Shortly after, Waverly finds herself back at the station, where she pulls Nicole into Nedley’s empty office and proceeds to tell her that, “When I think about what I want to do most in this world…it’s you.”

Then, naturally, they make out. Nicole Haught’s a smart girl — what the hell else are you going to do when the girl you’ve been highkey crushing on tells you that you’re what she wants? You don’t have to be a lesbian or a unicorn to figure that one out.

The scene, like the arc that set it up, was sweet, romantic, sexy, genuine, funny and, to put it bluntly, one of the gayest things I’ve ever seen on TV. I mean that in the best way, because it speaks to exactly what’s special about Wynonna Earp.

Waverly and Haught’s storyline wasn’t just about coming out or realizing that you’re not straight. Sure, that was an important part of it for Waverly, but it wasn’t fraught with self-hate and angst, and it wasn’t steeped in endless agonizing about “what it all means,” which is what too many queer storylines are reduced to.

The through line of their arc thus far has been that having feelings for someone and being brave enough to act on them is high risk, high reward. It’s been about the fact that even though they live in this bizarre little town full of demons, two people still can find something special in each other, and in the current landscape of queer female characters, that’s a beautiful thing.


There are subtle winks and nudges that make it clear that Wynonna Earp understands who’s watching and taking meaning from #WayHaught, which is what the fandom calls the ship. But more than that, the fact that this storyline is so normal (you know, save for the demon stuff), relatable and sincere speaks to an ever deeper understanding on the show’s part that queer audiences are hungry to see the characters they love and identify with treated like everyone else’s faves. What we want is exactly what everyone else wants: we want to be a part of the story and we want to see people like us doing cool shit and maybe falling for other people like us. That’s it.

Prior to last Friday night’s episode, The TV Junkies released an exclusive photo from the episode, and the Earp fandom promptly lost its collective shit. Showing Haught pulling Waverly in (like, way, way in) by her scarf, it was exactly what WayHaught fans wanted and maybe even better than anything they’d hoped for. Which is pretty much exactly why there was a lot of speculation (read: fear) that it was a dream sequence.

Thats how rare scenes like this are — despite how normal they feel — and it speaks to the way that LGBT fans are often treated by television. We’re used to not seeing the things we hope for. We’re used to seeing our ships and characters relegated to things like dream sequences and subtext.

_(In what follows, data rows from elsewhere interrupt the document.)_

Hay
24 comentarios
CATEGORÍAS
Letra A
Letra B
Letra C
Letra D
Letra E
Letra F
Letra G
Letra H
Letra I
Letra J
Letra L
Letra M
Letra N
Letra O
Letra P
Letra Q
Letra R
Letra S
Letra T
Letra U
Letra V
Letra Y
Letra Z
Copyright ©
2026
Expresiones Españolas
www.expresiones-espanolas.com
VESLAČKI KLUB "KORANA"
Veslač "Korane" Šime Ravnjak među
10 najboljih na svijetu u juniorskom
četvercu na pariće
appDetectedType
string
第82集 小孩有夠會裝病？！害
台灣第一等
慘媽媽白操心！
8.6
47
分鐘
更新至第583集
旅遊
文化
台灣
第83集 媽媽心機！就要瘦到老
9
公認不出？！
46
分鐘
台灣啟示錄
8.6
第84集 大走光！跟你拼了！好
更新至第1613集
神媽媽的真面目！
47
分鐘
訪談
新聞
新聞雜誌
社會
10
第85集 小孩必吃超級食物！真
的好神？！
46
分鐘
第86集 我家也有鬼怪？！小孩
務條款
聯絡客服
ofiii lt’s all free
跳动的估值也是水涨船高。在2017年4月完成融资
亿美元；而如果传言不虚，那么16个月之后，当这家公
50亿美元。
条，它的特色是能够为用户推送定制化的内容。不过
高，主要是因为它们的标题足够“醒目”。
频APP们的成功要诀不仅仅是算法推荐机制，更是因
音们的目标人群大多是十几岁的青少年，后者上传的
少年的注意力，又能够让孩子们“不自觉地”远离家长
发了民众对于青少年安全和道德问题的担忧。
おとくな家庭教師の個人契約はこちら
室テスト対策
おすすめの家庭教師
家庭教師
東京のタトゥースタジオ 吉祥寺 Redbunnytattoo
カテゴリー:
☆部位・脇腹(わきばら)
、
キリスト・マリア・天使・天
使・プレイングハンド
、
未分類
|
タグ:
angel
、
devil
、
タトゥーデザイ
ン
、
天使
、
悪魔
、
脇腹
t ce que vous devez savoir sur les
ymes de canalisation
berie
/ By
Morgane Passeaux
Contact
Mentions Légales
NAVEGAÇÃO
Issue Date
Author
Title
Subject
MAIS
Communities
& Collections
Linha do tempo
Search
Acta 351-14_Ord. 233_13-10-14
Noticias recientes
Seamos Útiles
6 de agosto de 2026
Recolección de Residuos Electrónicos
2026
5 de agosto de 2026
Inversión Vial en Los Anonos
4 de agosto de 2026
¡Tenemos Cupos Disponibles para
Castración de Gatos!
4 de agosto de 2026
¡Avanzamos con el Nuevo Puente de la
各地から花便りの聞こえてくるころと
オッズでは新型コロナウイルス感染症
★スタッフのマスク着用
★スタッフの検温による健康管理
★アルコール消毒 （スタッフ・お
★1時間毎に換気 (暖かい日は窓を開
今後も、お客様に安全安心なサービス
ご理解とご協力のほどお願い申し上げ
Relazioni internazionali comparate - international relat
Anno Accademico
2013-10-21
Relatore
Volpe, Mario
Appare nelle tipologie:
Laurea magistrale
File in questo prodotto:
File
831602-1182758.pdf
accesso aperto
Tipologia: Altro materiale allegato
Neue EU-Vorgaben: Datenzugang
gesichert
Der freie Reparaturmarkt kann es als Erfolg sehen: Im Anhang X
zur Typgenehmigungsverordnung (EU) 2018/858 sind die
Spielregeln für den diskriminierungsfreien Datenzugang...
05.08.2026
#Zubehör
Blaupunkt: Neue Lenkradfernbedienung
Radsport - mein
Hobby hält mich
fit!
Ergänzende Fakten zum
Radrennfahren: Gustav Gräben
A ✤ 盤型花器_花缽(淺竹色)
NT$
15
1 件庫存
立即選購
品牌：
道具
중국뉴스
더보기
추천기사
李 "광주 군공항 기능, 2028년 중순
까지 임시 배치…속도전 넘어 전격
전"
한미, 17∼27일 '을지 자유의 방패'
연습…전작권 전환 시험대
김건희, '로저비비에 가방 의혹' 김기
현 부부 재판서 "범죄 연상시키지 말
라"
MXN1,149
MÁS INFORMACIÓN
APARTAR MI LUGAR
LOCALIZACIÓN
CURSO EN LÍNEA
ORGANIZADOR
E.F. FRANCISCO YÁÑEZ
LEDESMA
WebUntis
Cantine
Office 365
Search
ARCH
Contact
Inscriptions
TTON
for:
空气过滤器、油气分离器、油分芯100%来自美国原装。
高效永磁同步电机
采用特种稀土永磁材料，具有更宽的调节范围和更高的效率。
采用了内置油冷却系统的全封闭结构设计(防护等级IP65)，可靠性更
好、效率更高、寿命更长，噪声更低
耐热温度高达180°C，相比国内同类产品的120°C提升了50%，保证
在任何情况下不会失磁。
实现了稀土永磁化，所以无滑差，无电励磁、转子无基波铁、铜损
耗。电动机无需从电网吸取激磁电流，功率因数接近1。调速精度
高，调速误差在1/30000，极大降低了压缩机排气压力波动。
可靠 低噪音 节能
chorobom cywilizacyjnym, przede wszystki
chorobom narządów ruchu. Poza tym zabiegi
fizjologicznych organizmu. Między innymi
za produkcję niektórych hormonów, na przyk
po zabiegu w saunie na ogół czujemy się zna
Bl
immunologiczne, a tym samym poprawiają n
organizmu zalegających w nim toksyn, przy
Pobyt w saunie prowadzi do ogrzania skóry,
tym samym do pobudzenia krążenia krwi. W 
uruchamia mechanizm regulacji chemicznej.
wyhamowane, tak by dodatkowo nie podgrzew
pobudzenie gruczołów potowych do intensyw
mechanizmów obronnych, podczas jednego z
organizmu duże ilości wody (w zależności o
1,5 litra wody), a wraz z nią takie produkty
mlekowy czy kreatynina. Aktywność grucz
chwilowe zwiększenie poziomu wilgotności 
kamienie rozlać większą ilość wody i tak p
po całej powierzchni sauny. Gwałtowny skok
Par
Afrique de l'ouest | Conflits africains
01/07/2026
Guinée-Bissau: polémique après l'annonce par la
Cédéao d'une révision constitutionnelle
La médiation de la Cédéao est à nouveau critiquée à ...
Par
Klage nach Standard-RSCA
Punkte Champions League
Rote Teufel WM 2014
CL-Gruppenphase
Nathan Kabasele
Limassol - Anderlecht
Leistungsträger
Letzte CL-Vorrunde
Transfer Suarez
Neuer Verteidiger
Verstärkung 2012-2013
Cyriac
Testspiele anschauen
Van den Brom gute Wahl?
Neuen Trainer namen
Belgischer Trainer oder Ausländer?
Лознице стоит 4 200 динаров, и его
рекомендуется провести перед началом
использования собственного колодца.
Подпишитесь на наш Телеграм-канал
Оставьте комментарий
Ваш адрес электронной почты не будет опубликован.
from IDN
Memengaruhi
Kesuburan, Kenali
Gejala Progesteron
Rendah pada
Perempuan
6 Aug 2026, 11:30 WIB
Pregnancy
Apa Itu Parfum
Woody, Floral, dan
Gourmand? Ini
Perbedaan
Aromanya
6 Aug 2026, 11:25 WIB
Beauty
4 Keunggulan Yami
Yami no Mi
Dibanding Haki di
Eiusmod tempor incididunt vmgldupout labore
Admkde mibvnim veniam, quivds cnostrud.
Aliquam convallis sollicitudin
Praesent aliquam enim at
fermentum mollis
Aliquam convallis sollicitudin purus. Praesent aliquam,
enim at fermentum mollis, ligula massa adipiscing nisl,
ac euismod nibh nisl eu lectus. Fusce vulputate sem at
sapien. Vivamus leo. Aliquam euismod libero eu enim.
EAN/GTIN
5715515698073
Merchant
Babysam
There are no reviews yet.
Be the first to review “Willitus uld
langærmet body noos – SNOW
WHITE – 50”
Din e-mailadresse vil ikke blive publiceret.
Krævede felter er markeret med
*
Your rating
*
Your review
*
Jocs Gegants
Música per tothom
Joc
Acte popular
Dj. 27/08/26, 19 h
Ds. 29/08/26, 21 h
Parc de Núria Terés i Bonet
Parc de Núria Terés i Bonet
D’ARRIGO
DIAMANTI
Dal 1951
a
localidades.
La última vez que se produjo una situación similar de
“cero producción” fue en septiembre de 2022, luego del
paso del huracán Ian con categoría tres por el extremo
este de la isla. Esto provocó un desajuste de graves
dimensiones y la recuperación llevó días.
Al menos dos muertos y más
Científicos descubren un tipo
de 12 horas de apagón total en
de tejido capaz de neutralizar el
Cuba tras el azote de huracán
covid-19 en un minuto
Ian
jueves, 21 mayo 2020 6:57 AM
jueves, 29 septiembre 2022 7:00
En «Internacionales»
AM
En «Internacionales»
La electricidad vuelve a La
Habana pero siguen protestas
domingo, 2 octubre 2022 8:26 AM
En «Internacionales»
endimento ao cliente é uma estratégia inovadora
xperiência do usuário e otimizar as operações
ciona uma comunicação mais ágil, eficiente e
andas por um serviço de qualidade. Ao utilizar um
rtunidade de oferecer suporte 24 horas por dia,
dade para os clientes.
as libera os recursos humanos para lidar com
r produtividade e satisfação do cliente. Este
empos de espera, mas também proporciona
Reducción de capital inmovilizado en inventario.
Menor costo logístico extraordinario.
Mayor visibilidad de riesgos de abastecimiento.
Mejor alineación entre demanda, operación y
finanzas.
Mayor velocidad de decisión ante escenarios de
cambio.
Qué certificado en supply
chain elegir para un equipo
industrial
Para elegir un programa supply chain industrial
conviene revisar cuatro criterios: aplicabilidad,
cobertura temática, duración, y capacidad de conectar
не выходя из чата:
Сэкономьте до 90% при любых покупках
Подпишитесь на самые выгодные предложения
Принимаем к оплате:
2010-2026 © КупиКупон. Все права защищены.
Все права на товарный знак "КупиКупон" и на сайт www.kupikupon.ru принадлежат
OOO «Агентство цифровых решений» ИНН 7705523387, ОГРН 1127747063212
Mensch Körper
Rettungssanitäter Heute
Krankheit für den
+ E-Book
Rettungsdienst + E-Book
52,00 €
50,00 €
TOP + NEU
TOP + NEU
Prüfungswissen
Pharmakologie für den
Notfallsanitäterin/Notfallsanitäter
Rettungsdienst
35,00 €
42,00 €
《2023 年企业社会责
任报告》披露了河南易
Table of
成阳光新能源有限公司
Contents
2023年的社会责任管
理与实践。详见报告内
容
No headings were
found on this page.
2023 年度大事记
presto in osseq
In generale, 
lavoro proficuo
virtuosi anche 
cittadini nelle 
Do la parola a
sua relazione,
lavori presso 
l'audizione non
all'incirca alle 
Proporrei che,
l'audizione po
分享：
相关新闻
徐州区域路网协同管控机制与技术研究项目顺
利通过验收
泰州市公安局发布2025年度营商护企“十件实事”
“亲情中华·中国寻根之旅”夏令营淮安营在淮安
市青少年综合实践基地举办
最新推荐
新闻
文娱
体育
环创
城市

But Wynonna Earp gave us more. It wasn’t a dream sequence or some toothless, chaste scene. It was hot. It felt earned, with a slow burning set up that gave us a pay off that was well worth the wait. Waverly decided that she wanted Officer Haught, then she went and got the girl the Waverly Way because that’s who she is: kind, funny, optimistic, smart and brave, even when she doubts herself.

Wynonna Earp gives us the representation we deserve with Waverly and Nicole, who are both fully-realized characters that are integral to the plot and have a real part the story outside of their sexualities and outside of each other. Haught’s character isn’t limited to the role of love interest. She has her own scenes outside of Waverly, perhaps most notably in her developing relationship with Wynonna. Waverly is a key part of the narrative, and her story encompasses so much more than her love life. They’re exactly the kind of queer characters we need, and that’s what makes WayHaught so signfiicant. It’s a credit to creator and showrunner Emily Andras, the writers, the actors and the team that works to bring something special like Wynonna Earp to life.

“Bury Me With My Guns On” showed us that Waverly’s journey to understanding her feelings was important, but that having feelings for someone and realizing that you might not be straight isn’t the end of the world. Things don’t come screeching to a halt, your entire life doesnt have to come crashing down around you. If you can summon the bravery to own your feelings Waverly Earp-style, you just might end up lucky enough to make out with a really Haught girl. That’s the kind of queer storyline this world needs.